Work task = Could you retype exactly the lines running from the line with "পাকিস্তানিরা ক্লিয়ারেন্স ছাড়াই ভিসা পাচ্ছেন।" to the end of the data, both included, and nothing else?

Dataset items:
********************

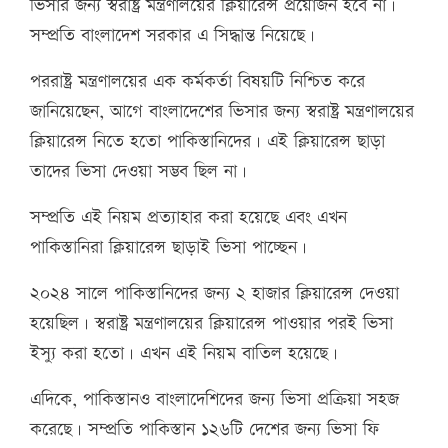
ভিসার জন্য স্বরাষ্ট্র মন্ত্রণালয়ের ক্লিয়ারেন্স প্রয়োজন হবে না।
সম্প্রতি বাংলাদেশ সরকার এ সিদ্ধান্ত নিয়েছে।
পররাষ্ট্র মন্ত্রণালয়ের এক কর্মকর্তা বিষয়টি নিশ্চিত করে
জানিয়েছেন, আগে বাংলাদেশের ভিসার জন্য স্বরাষ্ট্র মন্ত্রণালয়ের
ক্লিয়ারেন্স নিতে হতো পাকিস্তানিদের। এই ক্লিয়ারেন্স ছাড়া
তাদের ভিসা দেওয়া সম্ভব ছিল না।
সম্প্রতি এই নিয়ম প্রত্যাহার করা হয়েছে এবং এখন
পাকিস্তানিরা ক্লিয়ারেন্স ছাড়াই ভিসা পাচ্ছেন।
২০২৪ সালে পাকিস্তানিদের জন্য ২ হাজার ক্লিয়ারেন্স দেওয়া
হয়েছিল। স্বরাষ্ট্র মন্ত্রণালয়ের ক্লিয়ারেন্স পাওয়ার পরই ভিসা
ইস্যু করা হতো। এখন এই নিয়ম বাতিল হয়েছে।
এদিকে, পাকিস্তানও বাংলাদেশিদের জন্য ভিসা প্রক্রিয়া সহজ
করেছে। সম্প্রতি পাকিস্তান ১২৬টি দেশের জন্য ভিসা ফি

********************

Exercise response =
পাকিস্তানিরা ক্লিয়ারেন্স ছাড়াই ভিসা পাচ্ছেন।
২০২৪ সালে পাকিস্তানিদের জন্য ২ হাজার ক্লিয়ারেন্স দেওয়া
হয়েছিল। স্বরাষ্ট্র মন্ত্রণালয়ের ক্লিয়ারেন্স পাওয়ার পরই ভিসা
ইস্যু করা হতো। এখন এই নিয়ম বাতিল হয়েছে।
এদিকে, পাকিস্তানও বাংলাদেশিদের জন্য ভিসা প্রক্রিয়া সহজ
করেছে। সম্প্রতি পাকিস্তান ১২৬টি দেশের জন্য ভিসা ফি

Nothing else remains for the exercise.